Automated Spike Removal in Sonar Datasets

Acoustic spikes in multibeam (MBES) and single-beam (SBES) sonar returns — isolated depth excursions, multipath reflections, and transducer ringing — corrupt the seafloor surface and propagate systematic error into slope, rugosity, dredge-volume, and hydrodynamic products. Manual culling is non-reproducible and does not scale to agency-grade survey volumes. This page sits inside Removing Bathymetric Artifacts and Noise and addresses one narrow task: how to automatically detect and cull vertical outliers in a raw sonar point cloud, deterministically and within a bounded memory envelope, without clipping legitimate benthic features such as pinnacles, wrecks, and scour marks. The pipeline below is a per-point preprocessing stage that runs before gridding, complementing the raster-level cleaning described in the parent section.

Why Sonar Spikes Defeat Naive Filters

A global standard-deviation filter fails on bathymetry for two structural reasons. First, depth is non-stationary: a single survey spans flat mud plains and steep reef walls, so a global mean and standard deviation are meaningless and a fixed mean ± 3σ band clips real slope returns while passing local spikes. Second, the standard deviation is itself inflated by the very spikes you are trying to remove — a handful of multipath returns at 400 m depth in a 12 m survey will drag σ upward and mask everything else.

The robust alternative is the Median Absolute Deviation (MAD), computed locally. The MAD has a breakdown point of 50% (half the data can be contaminated before the estimate fails), versus 0% for the standard deviation. Scaling by the constant 1.4826 makes the MAD a consistent estimator of σ for normally distributed data, so a familiar k-sigma threshold still applies. A naive global filter reproduces the failure directly:

import numpy as np

# Synthetic transect: gentle slope + one multipath spike at index 50
z = np.linspace(-12.0, -18.0, 100)
z[50] = -210.0  # multipath return

# Naive global sigma filter
mu, sigma = z.mean(), z.std()
flagged = np.abs(z - mu) > 3 * sigma
print("Global 3-sigma flags:", int(flagged.sum()))  # -> 1, but sigma is poisoned
print("Inflated sigma (m):", round(float(sigma), 2))  # -> ~19.7 m on a 6 m slope

The spike inflates σ to ~19.7 m on terrain that only varies by 6 m, so the threshold band becomes absurdly wide and a second, smaller spike would pass undetected. The same arithmetic also misfires across CRS alignment boundaries: if the vertical reference is wrong, a tidal datum transformation step discontinuity looks exactly like a spike and triggers false positives.
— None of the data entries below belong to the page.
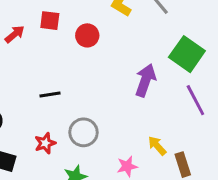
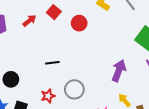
red square: (50, 21) -> (54, 12), turned 32
purple arrow: (145, 80) -> (119, 71), moved

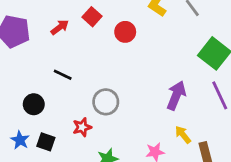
black line: (52, 63) -> (63, 75), moved, turned 32
gray circle: (74, 89) -> (106, 102), moved

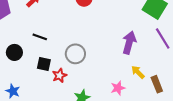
black circle: (34, 104) -> (14, 52), moved
black square: (46, 142) -> (44, 64), moved

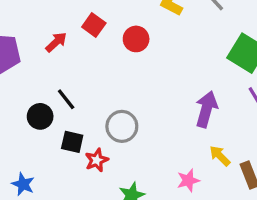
black line: (40, 37) -> (66, 99), turned 32
black circle: (14, 52) -> (40, 116), moved

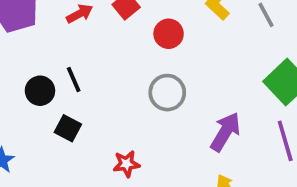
gray circle: (122, 126) -> (167, 93), moved
red star: (97, 160) -> (126, 164), moved

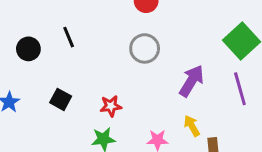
black circle: (40, 91) -> (28, 49), moved
black square: (68, 128) -> (61, 99), moved

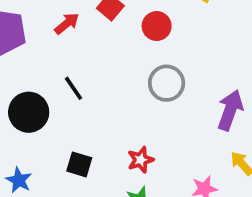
black circle: (28, 49) -> (29, 112), size x1.4

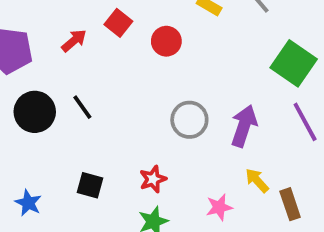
gray circle: (167, 83) -> (189, 120), moved
black circle: (29, 112) -> (35, 112), moved

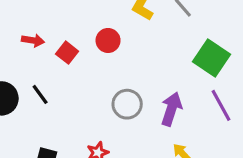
red square: (118, 23) -> (67, 53), moved
red arrow: (74, 41) -> (33, 40), turned 50

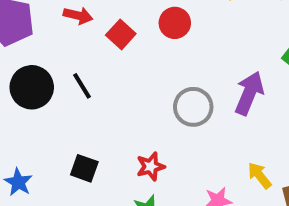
purple arrow: (171, 109) -> (249, 93), moved

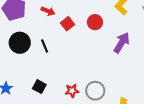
purple arrow: (249, 93) -> (122, 43), moved
gray circle: (193, 107) -> (95, 91), moved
Step-by-Step Fix With Production Code

Step 1 — Normalize horizontal and vertical references at ingestion

Sonar point clouds arrive as ASCII XYZ, LAS/LAZ, BAG, or NetCDF, with horizontal projections (UTM zones, state plane) and vertical datums (MLLW, MSL, NAVD88) that must be declared explicitly. Apply the vertical offset at ingestion — before any statistical operation — so a datum step never masquerades as a spike. The horizontal EPSG is enforced per the IHO S-44 hydrographic survey standards.

import dask.dataframe as dd
import numpy as np
import pandas as pd
from scipy.stats import median_abs_deviation
import logging

logging.basicConfig(
    level=logging.INFO,
    format="%(asctime)s | %(levelname)s | %(message)s",
)
log = logging.getLogger("spike_removal")


def apply_vertical_datum(df: pd.DataFrame, v_offset: float) -> pd.DataFrame:
    """Apply an explicit vertical datum correction to the depth column.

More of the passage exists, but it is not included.